Abstract

The regeneration of adult peripheral nerves is a complex, multi-step process that is often incomplete, resulting in pain and/or loss of muscle innervation. Success is based on a fine-tuned interplay of neurons, Schwann cells, fibrocytes and macrophages realizing Wallerian degeneration, fiber regrowth and revascularization. Following trauma, the nerves distal to the injury site undergo Wallerian degeneration, an event that includes the phagocytosis of debris and the formation of Schwann cell scaffolds that guide the sprouting nerve fibers. The actin cytoskeleton is critical to all of these processes; therefore, activators of the cytoskeleton such as Rho GTPases and RhoGEFS such as Vav2 and Vav3 represent attractive targets for therapeutic intervention. Sciatic nerve segments were surgically resected and reconstructed, and the degenerative/regenerative outcomes were compared in wild-type and Vav2/3 double knockout mice.

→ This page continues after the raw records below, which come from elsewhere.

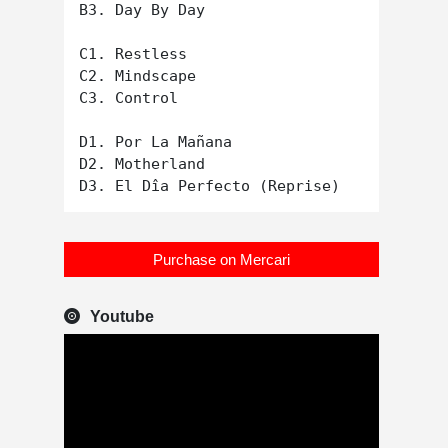
B3. Day By Day

C1. Restless

C2. Mindscape

C3. Control

D1. Por La Mañana

D2. Motherland

Purchase on Mercari
Youtube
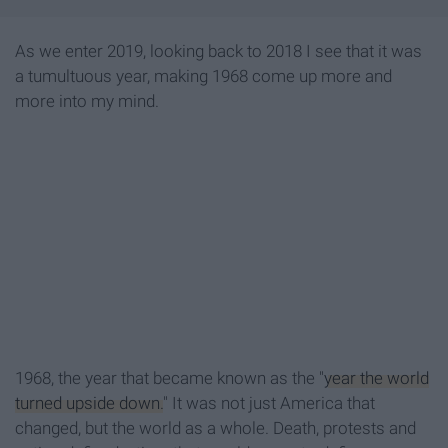
As we enter 2019, looking back to 2018 I see that it was
a tumultuous year, making 1968 come up more and
more into my mind.
1968, the year that became known as the "
year the world
turned upside down.
" It was not just America that
changed, but the world as a whole. Death, protests and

Vav2/3 knockout nerves showed delayed Wallerian degeneration and revascularization, a broadly control-like morphometry of the regenerated nerves including remyelination, and contradictory motor function recovery, whereby impaired toe spreading was accompanied by enhanced muscle weight recreation. The data suggest that Vav2 and Vav3 are required for normal peripheral nerve degeneration/regeneration, revascularization and functional recovery. Functional redundancy, compensatory mechanisms, and muscle (pseudo)hypertrophy, however, impede the understanding of and intervention in Vav-mediated processes.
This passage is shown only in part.